DECADE / scripts /slurm /example_dense_retrieval.slurm
anonymous-penguin's picture
Initial code release
9c60174 verified
#!/bin/bash
# Example SLURM array script for flat dense retrieval (GTE 7B) with top-k=20.
#
# Usage:
# 1. Set SLURM_ACCOUNT, PARTITIONS, PROJECT_DIR, and MODEL_NAME below.
# 2. Make sure shards exist under $SHARD_ROOT/dataset/ and $SHARD_ROOT/ret_cache/
# (see scripts/make_v5_shards.py and scripts/build_retrieval_cache.py).

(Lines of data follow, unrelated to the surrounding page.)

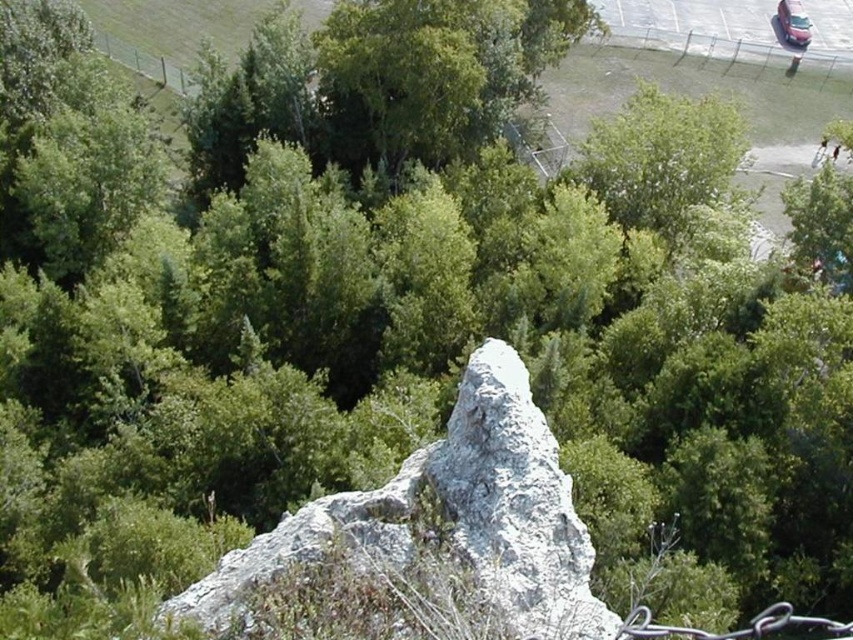 You are standing in a forest and see two points marked in the image. The first point is at coordinates point (495,467) and the second is at point (802,17). Which point is closer to you?

Point (495,467) is closer to the camera than point (802,17).

Consider the image. You are a hiker who wants to take a photo of the metallic silver car at upper right. To get a clear shot, you need to position yourself so that the white rough rock at center doesn

The white rough rock at center occupies less space than the metallic silver car at upper right, so positioning yourself to avoid the rock will allow you to capture the car in the frame without obstruction. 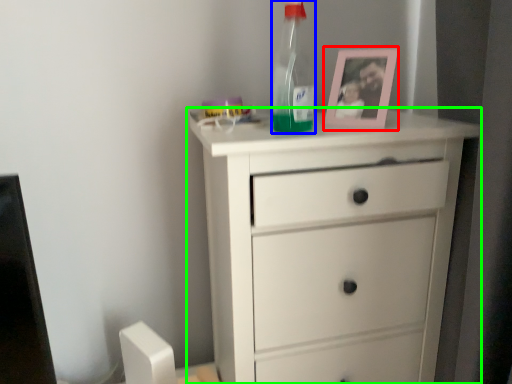 Question: Considering the real-world distances, which object is farthest from picture frame (highlighted by a red box)? bottle (highlighted by a blue box) or chest of drawers (highlighted by a green box)?

Choices:
 (A) bottle
 (B) chest of drawers

Answer: (B) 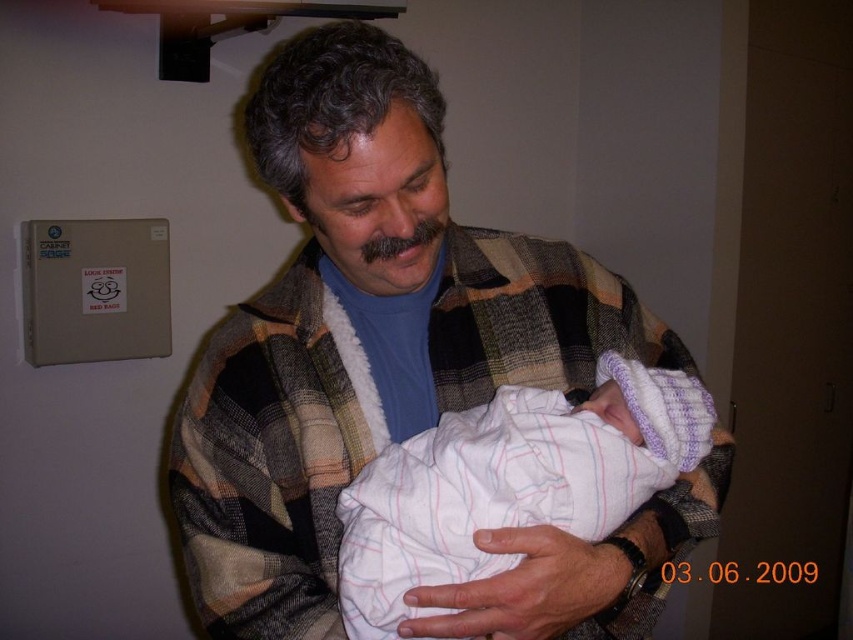 You are a nurse in a hospital room. You see two points marked on the cabinet labeled CABINET BAGS. Which point is closer to you, the point at coordinate (497, 301) or the point at (495, 477)?

Point (497, 301) is further to the viewer than point (495, 477), so the point at (495, 477) is closer to you.

You are a photographer positioned in front of the scene described. You want to capture a closeup shot of the plaid woolen shawl at center without any other objects in the frame. Based on the distance provided, what is the minimum distance you should maintain from the shawl to ensure it fills the frame while avoiding unwanted elements?

The plaid woolen shawl at center is 24.95 inches away from the camera. To ensure the shawl fills the frame without including other objects, the photographer should maintain a distance of at least 24.95 inches from the shawl.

# 3. sbatch scripts/slurm/example_dense_retrieval.slurm
#
#SBATCH -J dense_gte_topk20
#SBATCH -A ${SLURM_ACCOUNT:-your-account}
#SBATCH -p ${PARTITIONS:-cpu}
#SBATCH --nodes=1
#SBATCH --time=04:00:00
#SBATCH --array=0-7
#SBATCH --output=logs/dense_gte_topk20_%A_%a.log
#SBATCH --export=ALL,NV_API_KEY
set -euo pipefail
PROJECT_DIR="${PROJECT_DIR:-$(pwd)}"
cd "$PROJECT_DIR"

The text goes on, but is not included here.